The government of the Democratic Republic of Congo (DRC) has announced that the country will no longer export of its raw materials, notably cobalt, by commodities giant Glencore. The Deputy Prime Minister of the Democratic Republic of Congo (DRC) made the announcement at the COP26 climate conference in Glasgow
“[The raw materials] belong to us,” said Eve Bazaiba, who is also the DRC’s environment minister, in an interview with news platform Geneva Solutions. “They will now have to be processed locally.”
Bazaiba said the DRC wanted a more equal trade partnership in raw materials with Switzerland. She transmitted this message to the head of the Swiss delegation at COP26, Franz Perrez, when they met for a bilateral meeting on Friday. Perrez confirmed to news agency Keystone-SDA that the subject had been discussed but did not elaborate.

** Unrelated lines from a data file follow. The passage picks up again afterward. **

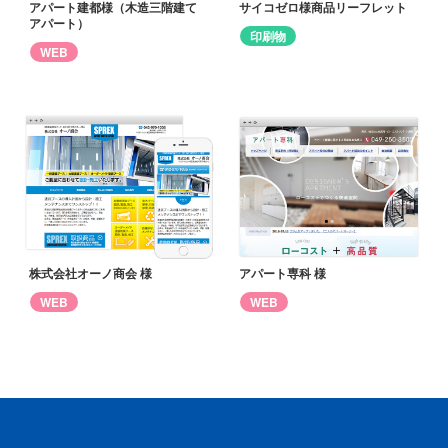
アパート建都様（木造三階建て
サイコゼロ様商品リーフレット
アパート）
印刷物
WEB
株式会社オーノ商会 様
アパート専科 様
WEB
WEB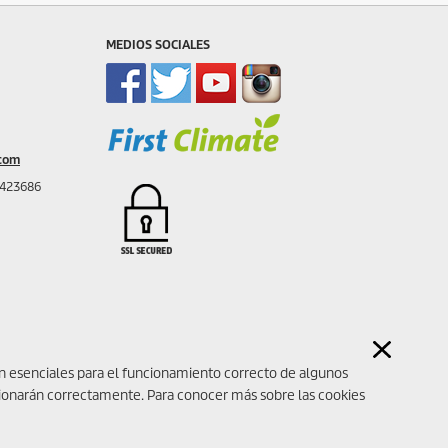
MEDIOS SOCIALES
com
 423686
son esenciales para el funcionamiento correcto de algunos
cionarán correctamente. Para conocer más sobre las cookies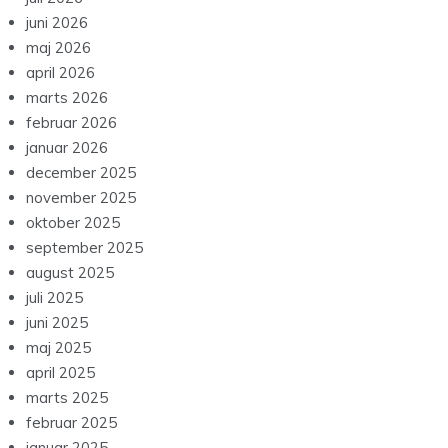
juni 2026
maj 2026
april 2026
marts 2026
februar 2026
januar 2026
december 2025
november 2025
oktober 2025
september 2025
august 2025
juli 2025
juni 2025
maj 2025
april 2025
marts 2025
februar 2025
januar 2025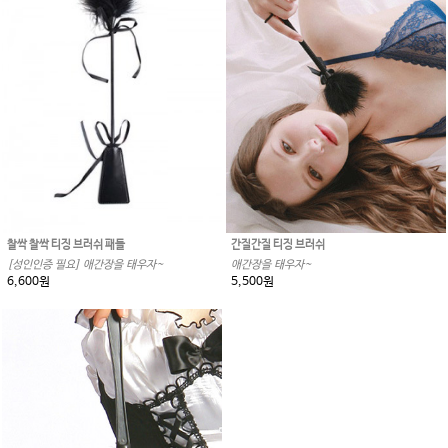
간질간질 티징 브러쉬
찰싹 찰싹 티징 브러쉬 패들
애간장을 태우자~
[성인인증 필요] 애간장을 태우자~
5,500원
6,600원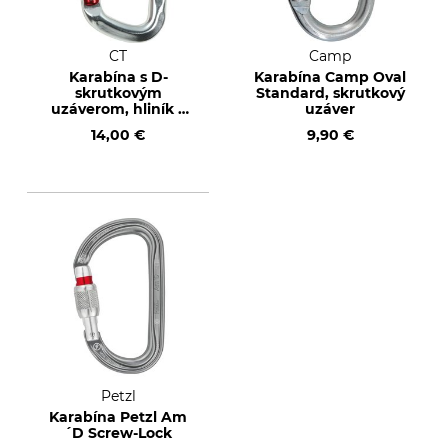
CT
Camp
Karabína s D-
Karabína Camp Oval
skrutkovým
Standard, skrutkový
uzáverom, hliník –
uzáver
EN 362/EN 12275
14,00 €
9,90 €
Petzl
Karabína Petzl Am
´D Screw-Lock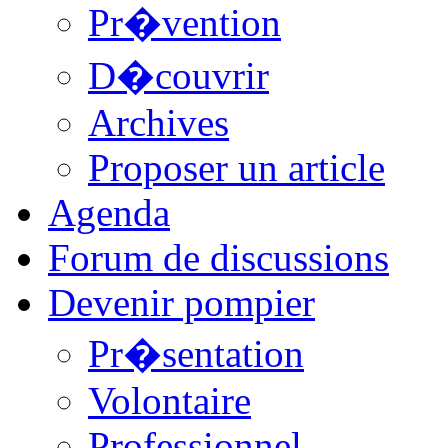
Pr�vention
D�couvrir
Archives
Proposer un article
Agenda
Forum de discussions
Devenir pompier
Pr�sentation
Volontaire
Professionnel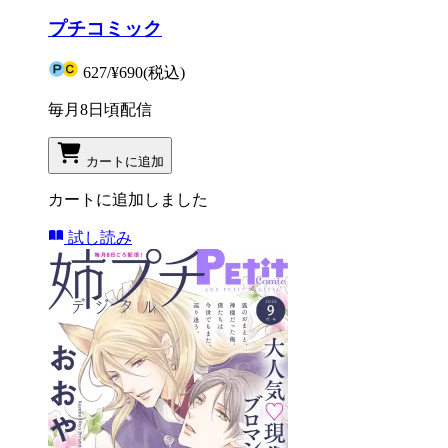
プチコミック
627
/
¥690
(税込)
毎月8日頃配信
カートに追加
カートに追加しました
試し読み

“Cobalt cannot be exported, transformed and manufactured into batteries outside the country, while we are reduced to selling our teeth to afford a green vehicle,” said Bazaiba.
Glencore operates two cobalt mines in the DRC. The country supplies more than 60% of the world’s cobalt, a by-product of copper and nickel mining that forms an essential component of rechargeable batteries powering smartphones, laptops and electric cars. Artisanal and small-scale mining of cobalt has been linked to unsafe working conditions and the use of child labour.
In her meeting with Perrez at the climate conference, Bazaiba said she also pressed Switzerland to convince other rich developed countries to honour the “polluter pays” principle, so that funds can be made available to help developing countries like the DRC fight global warming.